The most famous images of London on the big screen are fragmentary, illusory even: the blue door of Notting Hill (1999), Newman Passage at the beginning of Michael Powell's Peeping Tom (1960), the Bank of England in Mary Poppins (1964), or the rooftop sets from the same film. This may be because we have very little interaction with the capital's best-known icons in our day-to-day life, unlike the Disney-fied characters in the live-action version of 101 Dalmations (1996), say.

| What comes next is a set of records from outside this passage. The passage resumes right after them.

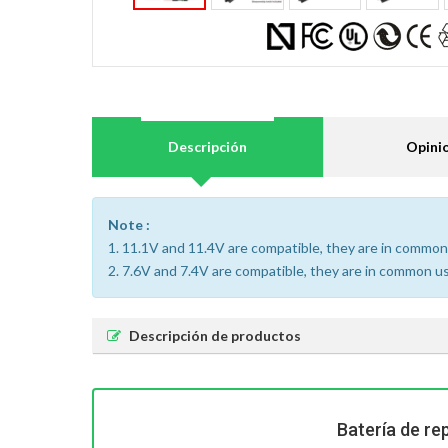
Descripción
Opini
Note :
1. 11.1V and 11.4V are compatible, they are in common
2. 7.6V and 7.4V are compatible, they are in common u
Descripción de productos
Batería de re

The capital's streets don't always offer the best views of landmarks - unlike Paris - and, as amateur photographers know, it's difficult to capture the bustle of crowds on camera.
My favourite depiction of London's streets and buildings comes in the Boulting brothers' Seven Days to Noon (1950), when the city has to be evacuated after a scientist threatens to detonate a bomb if the government doesn't halt nuclear research. It may well have served as inspiration for the deserted scenes in Danny Boyle's zombie thriller 28 Days Later... 52 years later: compare the shot from 28 Days, top, with the - very small, sorry - image from Seven Days, below.
While these two films show off London's landmarks to best effect they also capture Londoners' psyche: in such metropolitan Hollywood disaster movies as Independence Day (1996) and The Day After Tomorrow (2004) people are shown coming together in the face of apocalypse. We, on the other hand, want nothing less than the city to ourselves.